Application of IFRS S1 and IFRS S2 in Practice


The Role of Institutional Investors in Driving Adoption of the Sustainability Standards Board (ISSB) Standards


1 | Why Asset Owners and Managers Care


Large investors, asset managers, insurers, pension funds and sovereign-wealth funds, depend on decision-useful, comparable ESG information to price risk, allocate capital and meet their own net-zero or stewardship commitments. Their collective influence explains:


  • the rapid formation of the International Sustainability Standards Board in 2021;
  • the speed with which more than 30 jurisdictions began incorporating IFRS S1 and IFRS S2 after issuance; and
  • the steady alignment between the ISSB’s global baseline and the EU’s European Sustainability Reporting Standards (ESRS).

2 | Global Investor Endorsement of the ISSB Baseline


  • Mid-2024 investor call-to-action: A coalition of 120 global investors publicly urged regulators to mandate IFRS S1 and IFRS S2 by 2025 for both public and large private companies. Their rationale: one worldwide framework lowers reporting costs, closes data gaps and improves comparability.
  • Capital-market signal: The statement accelerated rule-making in Canada, Japan, Hong Kong, Malaysia, Nigeria, Brazil and other markets, reinforcing that ISSB adoption is now a prerequisite for full market access.

3 | IOSCO Endorsement: A Regulator Cascade Triggered by Investors


IOSCO’s July 2023 endorsement of IFRS S1/S2 followed intense investor lobbying via the G20, G7 and the Financial Stability Board.

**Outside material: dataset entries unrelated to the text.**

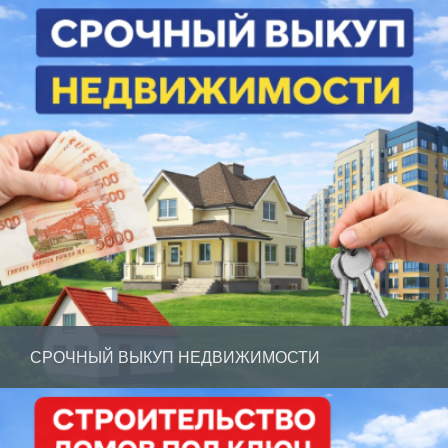
СРОЧНЫЙ ВЫКУП НЕДВИЖИМОСТИ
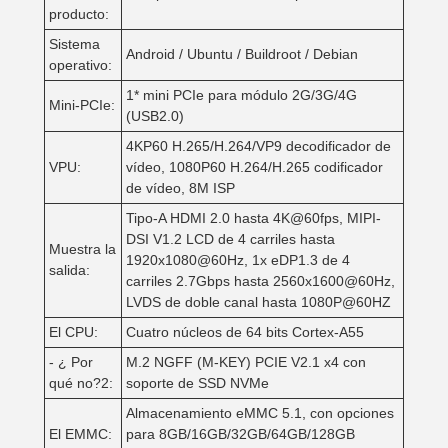
producto:
Sistema
Android / Ubuntu / Buildroot / Debian
operativo:
1* mini PCIe para módulo 2G/3G/4G
Mini-PCIe:
(USB2.0)
4KP60 H.265/H.264/VP9 decodificador de
VPU:
vídeo, 1080P60 H.264/H.265 codificador
de vídeo, 8M ISP
Tipo-A HDMI 2.0 hasta 4K@60fps, MIPI-
DSI V1.2 LCD de 4 carriles hasta
Muestra la
1920x1080@60Hz, 1x eDP1.3 de 4
salida:
carriles 2.7Gbps hasta 2560x1600@60Hz,
LVDS de doble canal hasta 1080P@60HZ
El CPU:
Cuatro núcleos de 64 bits Cortex-A55
- ¿ Por
M.2 NGFF (M-KEY) PCIE V2.1 x4 con
qué no?2:
soporte de SSD NVMe
Almacenamiento eMMC 5.1, con opciones
El EMMC:
para 8GB/16GB/32GB/64GB/128GB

IOSCO concluded the standards are “fit for purpose” for investor-focused climate and sustainability disclosure, prompting member regulators, covering ~95 % of global securities markets—to explore mandatory uptake.


4 | Investor Coalitions Embed ISSB Expectations


Coalition / Initiative Influence Mechanism ISSB-Related Expectation
Climate Action 100+ (USD 68 trn AUM) Net-Zero Company Benchmark Public commitment to TCFD or Sustainability Standards Board (ISSB) Standards—IFRS S1 and IFRS S2.
CDP Environmental disclosure platform used by >18 000 companies 2024 questionnaire aligned with IFRS S2 metrics and narrative structure.
Principles for Responsible Investment (PRI) Signatory reporting framework Incorporating ISSB data points to streamline investor analysis.

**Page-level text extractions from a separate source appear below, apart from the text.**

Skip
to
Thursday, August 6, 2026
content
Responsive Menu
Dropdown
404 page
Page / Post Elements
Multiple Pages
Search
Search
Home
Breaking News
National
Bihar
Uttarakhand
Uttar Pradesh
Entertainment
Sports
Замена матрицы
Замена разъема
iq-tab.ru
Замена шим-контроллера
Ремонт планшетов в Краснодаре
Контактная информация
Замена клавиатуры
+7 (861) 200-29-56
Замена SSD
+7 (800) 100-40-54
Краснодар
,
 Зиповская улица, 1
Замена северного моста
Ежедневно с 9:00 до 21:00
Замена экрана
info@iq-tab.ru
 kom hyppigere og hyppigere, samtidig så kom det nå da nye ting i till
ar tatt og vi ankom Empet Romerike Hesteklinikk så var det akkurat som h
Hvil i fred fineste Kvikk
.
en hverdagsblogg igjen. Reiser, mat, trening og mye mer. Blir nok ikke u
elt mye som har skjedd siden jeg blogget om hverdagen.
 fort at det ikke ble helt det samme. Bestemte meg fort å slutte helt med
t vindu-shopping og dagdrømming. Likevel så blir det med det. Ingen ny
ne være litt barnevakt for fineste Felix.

5 | Shaping ESRS and Other Regional Rules


European investors pressed for interoperability so cross-border portfolios are comparable. Their feedback helped ensure ESRS E1 mirrors IFRS S2 pillars and terminology. The same investor logic guided Canada’s creation of a local Sustainability Standards Board and Japan’s decision to allow voluntary ISSB reporting. Emerging-market regulators, from Nigeria to Brazil, are likewise adopting ISSB standards to attract capital and reduce transparency risk premia.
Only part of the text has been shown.